Stored data entries
::::::

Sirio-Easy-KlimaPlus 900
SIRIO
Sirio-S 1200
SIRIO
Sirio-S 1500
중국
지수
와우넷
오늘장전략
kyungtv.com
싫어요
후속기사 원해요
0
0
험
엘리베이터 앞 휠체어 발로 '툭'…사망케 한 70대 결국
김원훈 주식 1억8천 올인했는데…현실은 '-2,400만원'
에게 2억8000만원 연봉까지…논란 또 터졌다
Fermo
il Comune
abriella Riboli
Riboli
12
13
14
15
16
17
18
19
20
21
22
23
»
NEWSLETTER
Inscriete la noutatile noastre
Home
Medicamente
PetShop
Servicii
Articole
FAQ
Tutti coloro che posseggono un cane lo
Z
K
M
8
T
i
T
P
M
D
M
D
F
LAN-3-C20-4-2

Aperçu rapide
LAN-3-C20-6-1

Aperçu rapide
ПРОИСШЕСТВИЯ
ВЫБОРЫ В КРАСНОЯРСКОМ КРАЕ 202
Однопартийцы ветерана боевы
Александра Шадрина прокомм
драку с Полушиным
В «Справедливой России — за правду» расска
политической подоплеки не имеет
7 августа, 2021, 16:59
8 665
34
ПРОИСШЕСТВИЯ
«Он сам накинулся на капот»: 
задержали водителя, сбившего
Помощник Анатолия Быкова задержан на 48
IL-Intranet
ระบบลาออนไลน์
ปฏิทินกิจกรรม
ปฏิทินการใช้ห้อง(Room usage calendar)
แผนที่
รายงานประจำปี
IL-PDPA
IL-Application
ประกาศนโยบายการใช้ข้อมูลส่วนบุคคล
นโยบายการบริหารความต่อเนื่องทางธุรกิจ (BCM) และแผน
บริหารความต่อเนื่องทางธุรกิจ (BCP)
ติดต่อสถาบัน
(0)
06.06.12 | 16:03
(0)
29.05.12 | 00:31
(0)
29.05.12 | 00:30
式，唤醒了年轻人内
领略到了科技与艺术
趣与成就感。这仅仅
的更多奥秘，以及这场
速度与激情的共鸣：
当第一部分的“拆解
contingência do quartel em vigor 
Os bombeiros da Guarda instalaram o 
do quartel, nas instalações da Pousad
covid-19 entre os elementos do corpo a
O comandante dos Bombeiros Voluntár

::::::

Problem to solve
The expected answer is a copy of each line in the records that holds the word "หารความต".

Solution to this task
นโยบายการบริหารความต่อเนื่องทางธุรกิจ (BCM) และแผน
บริหารความต่อเนื่องทางธุรกิจ (BCP)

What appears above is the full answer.